– А у вас есть? – спросила девушка.
   Анатолий прищурился, деловито оглядывая противоположный: склон, нанёс очередной мазок на бумагу и честно признался:
   – Я, собственно говоря, имел в виду как раз себя.
   – Так вы самокритичны, – удивилась девушка. – А я думала – художники о себе чрезмерно высокого мнения.
   – Зазнайство свойственно только молодым и дуракам, – улыбнулся он. – Со временем это проходит.
   Они просидели около часа. Говорил в основном Анатолий, она молчала. Он не смотрел прямо в её сторону, однако краешком глаза улавливал каждое движение тела, каждое выражение лица. Вот она вытянула ноги вперёд, прислонившись боком к глыбе, – та помогала ей сохранять равновесие, – затем покосилась на его этюд. На лице её появилась усталость.
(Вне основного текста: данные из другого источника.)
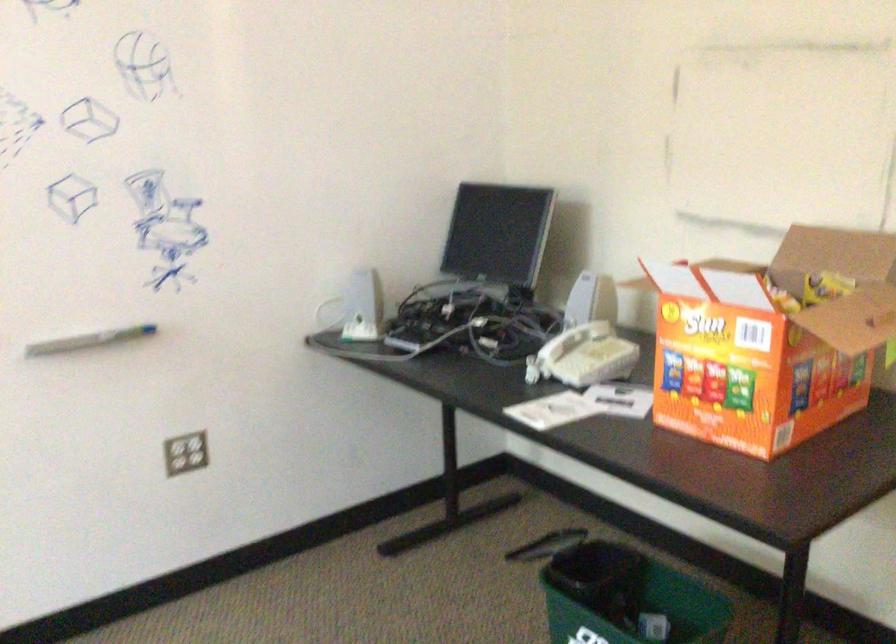 The image size is (896, 644). What do you see at coordinates (185, 453) in the screenshot?
I see `the power outlet socket` at bounding box center [185, 453]. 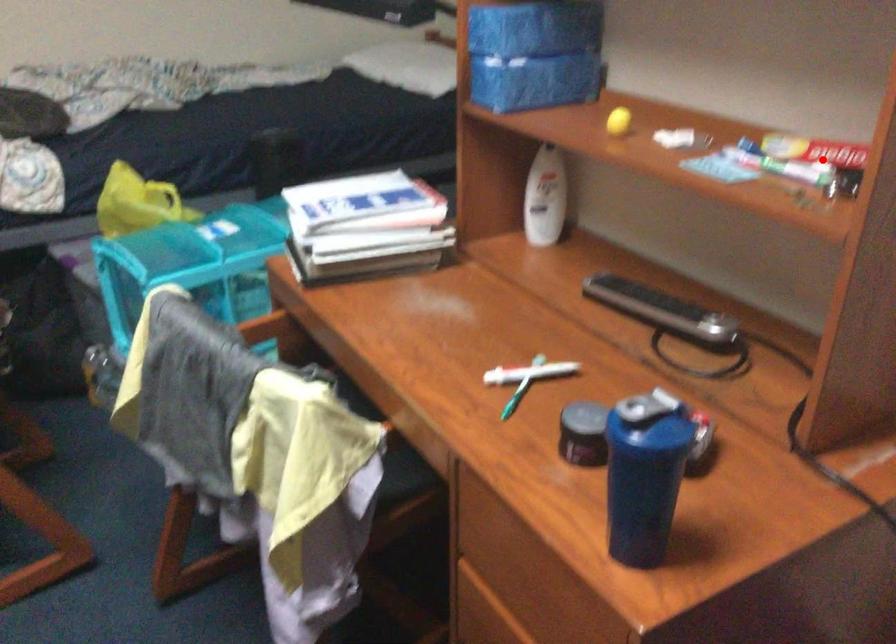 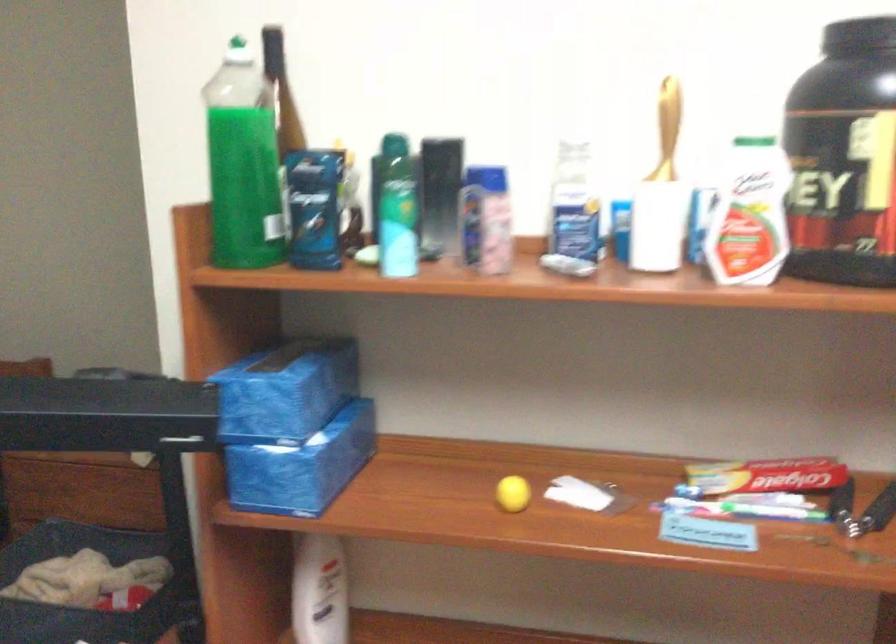 Where in the second image is the point corresponding to the highlighted location from the first image?

(764, 483) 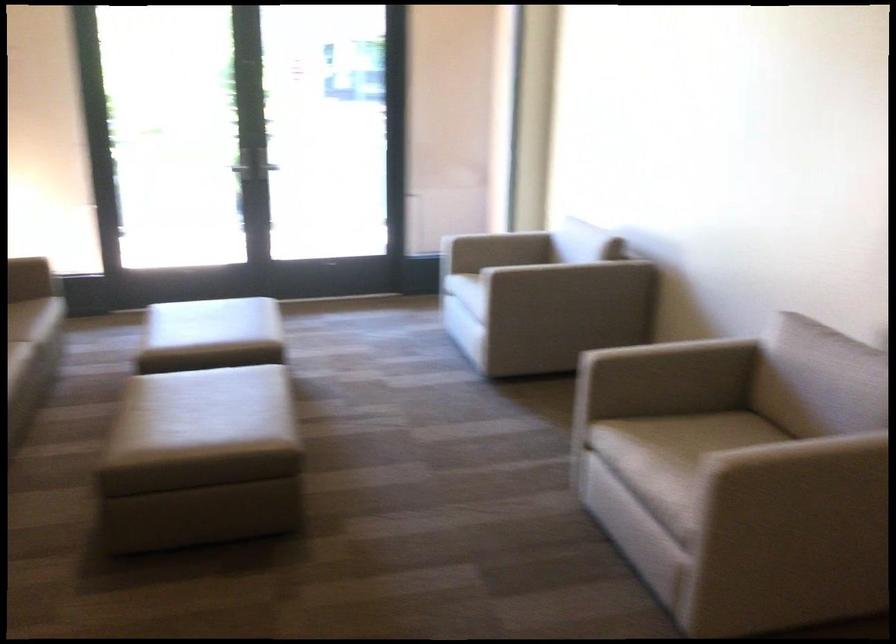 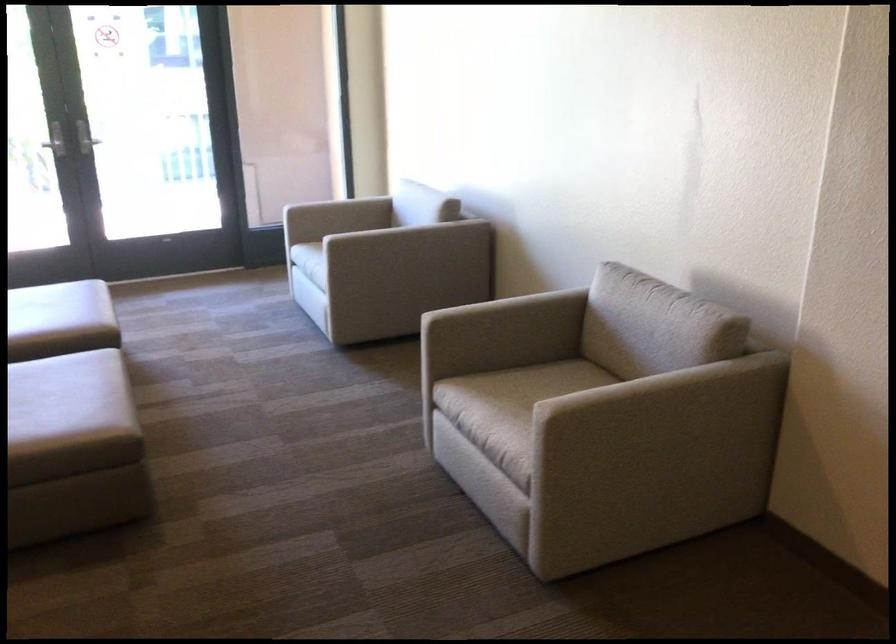 In the second image, find the point that corresponds to point 533,236 in the first image.

(375, 200) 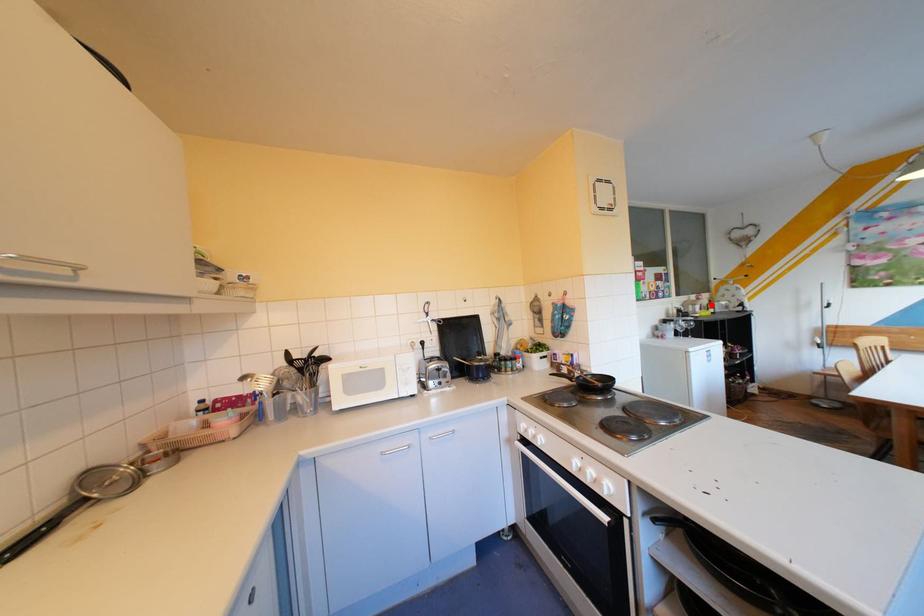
   – Я не наскучил вам своими разговорами? – не поворачиваясь к ней, спросил он.
   – Мне бы хотелось уйти, – призналась она и, подогнув вновь ноги под себя, сначала встала на колени, потом, оттолкнувшись плечом от глыбы, поднялась. – Я очень прошу вас больше не приходить сюда. Этот уголок – единственное место, где я, не стесняясь людей, могу проводить время. И если вы появитесь здесь ещё хоть раз, вы лишите меня последнего и единственного убежища.
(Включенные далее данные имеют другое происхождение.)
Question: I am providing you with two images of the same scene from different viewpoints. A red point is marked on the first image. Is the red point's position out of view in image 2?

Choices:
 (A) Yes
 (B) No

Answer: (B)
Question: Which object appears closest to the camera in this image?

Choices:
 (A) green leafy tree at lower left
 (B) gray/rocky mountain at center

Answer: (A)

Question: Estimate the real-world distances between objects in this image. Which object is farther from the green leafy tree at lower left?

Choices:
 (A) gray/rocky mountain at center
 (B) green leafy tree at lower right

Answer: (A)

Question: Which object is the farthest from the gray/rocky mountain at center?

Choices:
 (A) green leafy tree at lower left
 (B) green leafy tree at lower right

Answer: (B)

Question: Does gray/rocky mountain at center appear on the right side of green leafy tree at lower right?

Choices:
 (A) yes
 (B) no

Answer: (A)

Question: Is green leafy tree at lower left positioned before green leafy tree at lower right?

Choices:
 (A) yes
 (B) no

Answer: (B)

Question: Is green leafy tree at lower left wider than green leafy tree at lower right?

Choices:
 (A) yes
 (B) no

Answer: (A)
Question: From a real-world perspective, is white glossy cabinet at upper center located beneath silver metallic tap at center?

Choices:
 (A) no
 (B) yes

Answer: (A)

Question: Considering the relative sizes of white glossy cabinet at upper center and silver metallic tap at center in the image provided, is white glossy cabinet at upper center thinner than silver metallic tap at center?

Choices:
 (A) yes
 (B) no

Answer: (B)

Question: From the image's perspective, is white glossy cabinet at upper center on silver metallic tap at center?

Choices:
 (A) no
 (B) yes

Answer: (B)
   Она стояла перед ним тоненькая, хрупкая, лёгкий ветерок дул ей в лицо, отбрасывая волосы назад, мягко огибал её фигурку, трепеща лёгкой тканью платья и неестественно откидывая пустые рукава. Ветерок, как невинное дитя, не сознавая горечи и трагедии, скрываемой в них, забавлялся ими и был вполне доволен.
   – Хорошо, я не приду больше, – твёрдо проговорил Анатолий, глядя в печальные синие глаза.
   – Не смотрите мне вслед, – попросила девушка на прощанье и, повернувшись, направилась к тропинке, скрытой ближайшими кустами.
   Анатолии отвернулся и, взяв кисть в руки, решил закончить этюд, но работа больше не двигалась. И хотя он не показывал вида, но был глубоко поражён ее беспомощностью. Представив себя на её месте, он понял, что в таком положении мир потерял бы для него самое главное – способность вносить свою лепту в окружающее, строить, перекраивать его согласно своим мыслям, способностям, силе. Вынужденно стать его пассивным созерцателем, не соприкасаясь с ним своей созидательной силой – это невыносимо тяжело для деятельной натуры.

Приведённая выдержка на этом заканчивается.